從十歲接管家族以來,公儀薰從來都沒有讓家族蒙羞失望,家族的擔子壓在她肩上,令她時刻都不敢鬆懈,現在家族遇到這麽大的困難,她仍然可以如此雲淡風輕的說一句,公儀家族,定會安然無恙。


    “青幫和中醫協會都還有些實力,閻京拿公儀小姐當朋友,也希望公儀小姐能拿閻京當朋友,需要閻京的時候,盡管開口。”閻京道。

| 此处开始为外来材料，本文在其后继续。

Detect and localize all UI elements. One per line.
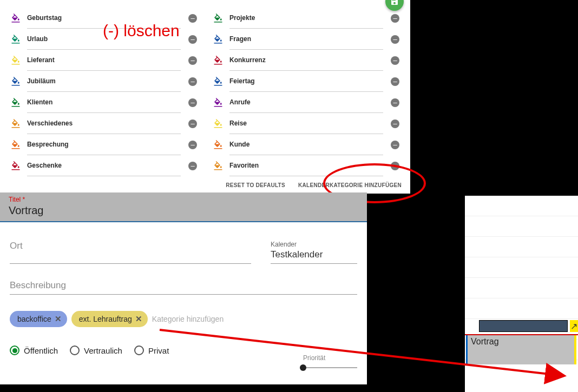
chip-remove-icon[interactable]: ✕ [135,314,142,324]
remove-category-button[interactable]: – [383,56,399,65]
add-category-button[interactable]: KALENDERKATEGORIE HINZUFÜGEN [298,182,402,188]
annotation-delete-label: (-) löschen [103,22,180,40]
svg-rect-4 [12,106,20,107]
minus-icon: – [188,35,197,44]
title-input[interactable] [9,203,358,218]
radio-label: Öffentlich [24,346,58,355]
svg-rect-1 [12,43,20,44]
category-label: Anrufe [229,92,383,113]
priority-knob[interactable] [300,364,306,371]
hour-slot[interactable] [465,298,578,319]
hour-slot[interactable] [465,216,578,237]
description-field[interactable]: Beschreibung [10,280,357,295]
bucket-icon [213,56,229,65]
category-row[interactable]: Geschenke – [11,155,197,176]
calendar-event-vortrag[interactable]: Vortrag [466,335,576,364]
category-column-right: Projekte – Fragen – Konkurrenz – Feierta… [213,8,399,176]
calendar-field[interactable]: Kalender Testkalender [271,238,357,264]
svg-rect-2 [12,64,20,65]
remove-category-button[interactable]: – [181,162,197,170]
calendar-event-redacted[interactable] [479,320,568,332]
remove-category-button[interactable]: – [181,141,197,149]
svg-rect-8 [214,22,222,23]
category-label: Verschiedenes [27,113,181,134]
category-chip-lehrauftrag[interactable]: ext. Lehrauftrag ✕ [71,311,148,327]
category-label: Projekte [229,8,383,29]
svg-rect-7 [12,169,20,170]
remove-category-button[interactable]: – [181,98,197,107]
priority-label: Priorität [303,354,357,362]
radio-label: Vertraulich [84,346,122,355]
minus-icon: – [391,141,399,149]
category-row[interactable]: Feiertag – [213,71,399,92]
category-label: Lieferant [27,50,181,71]
minus-icon: – [391,35,399,44]
calendar-event-label: Vortrag [471,337,499,346]
category-row[interactable]: Besprechung – [11,134,197,155]
bucket-icon [213,98,229,108]
category-row[interactable]: Lieferant – [11,50,197,71]
bucket-icon [213,14,229,23]
category-label: Jubiläum [27,71,181,92]
bucket-icon [213,140,229,150]
category-row[interactable]: Projekte – [213,8,399,29]
chip-label: backoffice [17,315,51,323]
svg-rect-14 [214,148,222,149]
category-row[interactable]: Konkurrenz – [213,50,399,71]
remove-category-button[interactable]: – [383,14,399,23]
svg-rect-13 [214,127,222,128]
minus-icon: – [391,162,399,170]
svg-rect-5 [12,127,20,128]
reset-defaults-button[interactable]: RESET TO DEFAULTS [226,182,285,188]
bucket-icon [213,77,229,87]
add-category-placeholder[interactable]: Kategorie hinzufügen [152,315,224,323]
visibility-public[interactable]: Öffentlich [10,346,58,355]
svg-rect-9 [214,43,222,44]
remove-category-button[interactable]: – [181,35,197,44]
category-label: Kunde [229,134,383,155]
category-row[interactable]: Jubiläum – [11,71,197,92]
minus-icon: – [188,119,197,128]
minus-icon: – [391,77,399,86]
calendar-label: Kalender [271,241,357,248]
visibility-confidential[interactable]: Vertraulich [70,346,122,355]
bucket-icon [11,77,27,87]
hour-slot[interactable] [465,237,578,257]
priority-slider[interactable] [303,367,357,368]
remove-category-button[interactable]: – [383,141,399,149]
remove-category-button[interactable]: – [181,119,197,128]
hour-slot[interactable] [465,257,578,278]
external-link-icon[interactable]: ↗ [570,320,578,332]
chip-remove-icon[interactable]: ✕ [55,314,62,324]
remove-category-button[interactable]: – [181,14,197,23]
remove-category-button[interactable]: – [383,77,399,86]
category-label: Besprechung [27,134,181,155]
remove-category-button[interactable]: – [383,98,399,107]
minus-icon: – [391,119,399,128]
hour-slot[interactable] [465,278,578,298]
visibility-private[interactable]: Privat [134,346,169,355]
bucket-icon [213,161,229,171]
remove-category-button[interactable]: – [383,162,399,170]
minus-icon: – [188,162,197,170]
remove-category-button[interactable]: – [181,56,197,65]
bucket-icon [11,140,27,150]
svg-rect-10 [214,64,222,65]
category-row[interactable]: Reise – [213,113,399,134]
event-form: Titel * Ort Kalender Testkalender Beschr… [0,192,367,384]
remove-category-button[interactable]: – [181,77,197,86]
category-label: Geschenke [27,155,181,176]
remove-category-button[interactable]: – [383,119,399,128]
category-row[interactable]: Anrufe – [213,92,399,113]
category-row[interactable]: Klienten – [11,92,197,113]
minus-icon: – [188,77,197,86]
location-field[interactable]: Ort [10,238,251,264]
remove-category-button[interactable]: – [383,35,399,44]
category-row[interactable]: Verschiedenes – [11,113,197,134]
category-chip-backoffice[interactable]: backoffice ✕ [10,311,67,327]
description-placeholder: Beschreibung [10,280,357,291]
category-row[interactable]: Favoriten – [213,155,399,176]
category-row[interactable]: Fragen – [213,29,399,50]
category-row[interactable]: Kunde – [213,134,399,155]
hour-slot[interactable] [465,196,578,216]
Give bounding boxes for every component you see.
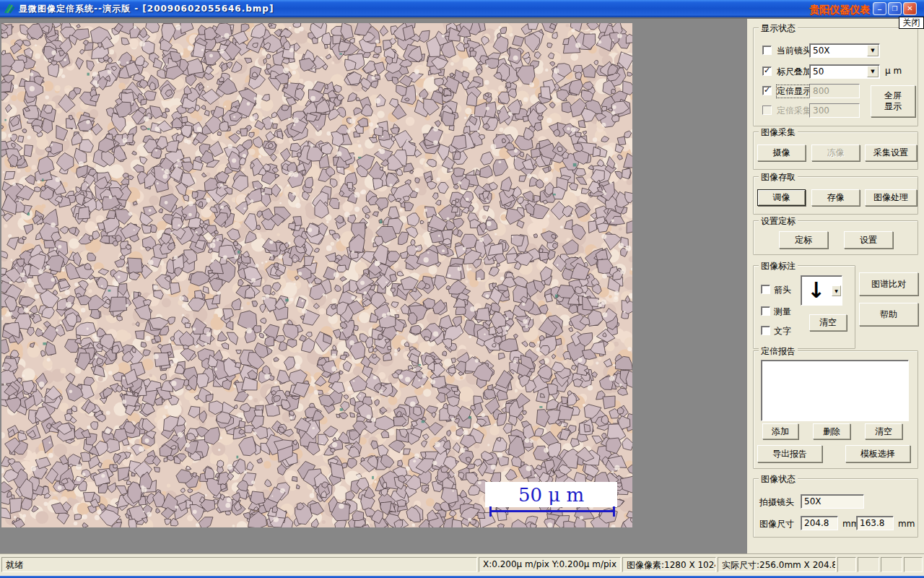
text-label: 文字 xyxy=(774,325,791,337)
report-export-button[interactable]: 导出报告 xyxy=(757,445,822,462)
arrow-checkbox[interactable] xyxy=(761,285,770,294)
fixed-display-checkbox[interactable] xyxy=(762,86,772,95)
current-lens-checkbox[interactable] xyxy=(762,46,772,55)
status-empty-segment xyxy=(904,557,923,572)
restore-button[interactable] xyxy=(888,2,902,15)
status-image-pixels: 图像像素:1280 X 1024 xyxy=(622,557,716,572)
annotation-clear-button[interactable]: 清空 xyxy=(809,314,847,331)
group-report-title: 定倍报告 xyxy=(759,345,798,358)
image-height-field: 163.8 xyxy=(856,516,894,530)
ruler-overlay-checkbox[interactable] xyxy=(762,66,772,76)
height-unit-label: mm xyxy=(898,519,915,529)
status-empty-segment xyxy=(858,557,879,572)
capture-settings-button[interactable]: 采集设置 xyxy=(865,144,917,161)
report-template-button[interactable]: 模板选择 xyxy=(845,445,910,462)
fullscreen-button-line1: 全屏 xyxy=(884,90,902,101)
dropdown-arrow-icon[interactable] xyxy=(867,66,879,77)
window-controls xyxy=(873,2,917,15)
fixed-capture-input: 300 xyxy=(809,103,860,118)
control-panel: 显示状态 当前镜头 50X 标尺叠加 50 μ m 定倍显示 800 定倍采集 … xyxy=(747,17,924,553)
report-clear-button[interactable]: 清空 xyxy=(865,423,902,439)
image-process-button[interactable]: 图像处理 xyxy=(865,189,917,206)
fixed-display-label: 定倍显示 xyxy=(777,85,811,98)
fullscreen-button[interactable]: 全屏 显示 xyxy=(871,85,915,117)
minimize-button[interactable] xyxy=(873,2,886,15)
group-display-status-title: 显示状态 xyxy=(759,22,798,35)
save-image-button[interactable]: 存像 xyxy=(811,189,860,206)
app-icon xyxy=(4,3,15,14)
dropdown-arrow-icon[interactable] xyxy=(832,285,841,296)
current-lens-value: 50X xyxy=(810,46,866,56)
vendor-watermark: 贵阳仪器仪表 xyxy=(809,4,870,17)
group-calibration-title: 设置定标 xyxy=(759,215,798,228)
down-arrow-icon: ↓ xyxy=(801,276,831,305)
text-checkbox[interactable] xyxy=(761,326,770,335)
shoot-button[interactable]: 摄像 xyxy=(757,144,806,161)
close-button[interactable] xyxy=(903,2,917,15)
group-annotation-title: 图像标注 xyxy=(759,260,798,272)
freeze-button: 冻像 xyxy=(811,144,860,161)
group-display-status: 显示状态 当前镜头 50X 标尺叠加 50 μ m 定倍显示 800 定倍采集 … xyxy=(753,27,918,126)
current-lens-label: 当前镜头 xyxy=(777,45,811,57)
group-capture-title: 图像采集 xyxy=(759,126,798,139)
fixed-capture-label: 定倍采集 xyxy=(777,105,811,117)
group-image-status-title: 图像状态 xyxy=(759,473,798,486)
image-width-field: 204.8 xyxy=(801,516,838,530)
fullscreen-button-line2: 显示 xyxy=(884,101,902,112)
measure-label: 测量 xyxy=(774,306,791,318)
status-empty-segment xyxy=(837,557,856,572)
scale-bar-label: 50 μ m xyxy=(518,484,584,506)
group-report: 定倍报告 添加 删除 清空 导出报告 模板选择 xyxy=(753,350,918,469)
report-list[interactable] xyxy=(761,360,909,421)
ruler-overlay-label: 标尺叠加 xyxy=(777,66,811,78)
group-storage: 图像存取 调像 存像 图像处理 xyxy=(753,176,918,215)
atlas-compare-button[interactable]: 图谱比对 xyxy=(859,272,918,296)
scale-bar-box: 50 μ m xyxy=(485,482,617,507)
status-ready: 就绪 xyxy=(1,557,477,572)
calibrate-button[interactable]: 定标 xyxy=(779,231,828,249)
group-annotation: 图像标注 箭头 ↓ 测量 清空 文字 xyxy=(753,265,855,349)
report-add-button[interactable]: 添加 xyxy=(762,423,798,439)
micrograph-image[interactable] xyxy=(1,23,632,527)
size-label: 图像尺寸 xyxy=(759,518,794,530)
micrograph-viewport[interactable]: 50 μ m xyxy=(1,23,632,527)
arrow-style-select[interactable]: ↓ xyxy=(801,275,842,306)
status-empty-segment xyxy=(881,557,902,572)
ruler-value: 50 xyxy=(810,66,866,77)
lens-value-field: 50X xyxy=(801,494,864,509)
workspace: 50 μ m xyxy=(0,17,747,553)
report-delete-button[interactable]: 删除 xyxy=(813,423,850,439)
group-storage-title: 图像存取 xyxy=(759,171,798,184)
help-button[interactable]: 帮助 xyxy=(859,303,918,326)
status-bar: 就绪 X:0.200μ m/pix Y:0.200μ m/pix 图像像素:12… xyxy=(0,553,924,576)
lens-label: 拍摄镜头 xyxy=(759,496,794,509)
current-lens-select[interactable]: 50X xyxy=(809,43,880,58)
measure-checkbox[interactable] xyxy=(761,306,770,316)
ruler-unit-label: μ m xyxy=(885,66,902,76)
load-image-button[interactable]: 调像 xyxy=(757,189,806,206)
window-title: 显微图像定倍系统--演示版 - [20090602055646.bmp] xyxy=(19,3,274,15)
fixed-display-input: 800 xyxy=(809,84,860,98)
group-image-status: 图像状态 拍摄镜头 50X 图像尺寸 204.8 mm 163.8 mm xyxy=(753,478,918,538)
status-pixel-scale: X:0.200μ m/pix Y:0.200μ m/pix xyxy=(479,557,621,572)
title-bar: 显微图像定倍系统--演示版 - [20090602055646.bmp] xyxy=(0,0,924,17)
fixed-capture-checkbox xyxy=(762,105,772,115)
scale-bar-rule xyxy=(489,506,615,517)
arrow-label: 箭头 xyxy=(774,284,791,296)
dropdown-arrow-icon[interactable] xyxy=(867,45,879,56)
group-calibration: 设置定标 定标 设置 xyxy=(753,220,918,255)
calibration-settings-button[interactable]: 设置 xyxy=(844,231,893,249)
ruler-value-select[interactable]: 50 xyxy=(809,64,880,79)
scale-bar-line xyxy=(492,510,613,512)
status-actual-size: 实际尺寸:256.0mm X 204.8mm xyxy=(718,557,836,572)
group-capture: 图像采集 摄像 冻像 采集设置 xyxy=(753,131,918,170)
close-tooltip: 关闭 xyxy=(899,17,924,29)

    公儀薰這樣的人,是永遠不可能向人開口求助的,她寧可自己撐死了,也絕對不會說一個苦字,她永遠都是這樣雲淡風輕的樣子,就好像這世上是所有的東西都進不了她的眼睛。


    “好。”公儀薰道。


    “這裏有岸少爺在,公儀小姐不用擔心了,我和阿潯就先迴去了。”閻京道。


    公儀薰點了點頭,閻京和白潯便離開了懷仁醫院,公儀薰站在走廊裏看著眼睛和白潯的背影,有什麽不知名的東西從她心底流過,可她很清楚,閻京並不屬於自己。


    她就是這樣,永遠都活得這樣清醒。


    閻京和白潯從懷仁醫院出來,就直接迴了家,此時已經將近淩晨五點,兩人累得夠嗆,倒下就睡著了。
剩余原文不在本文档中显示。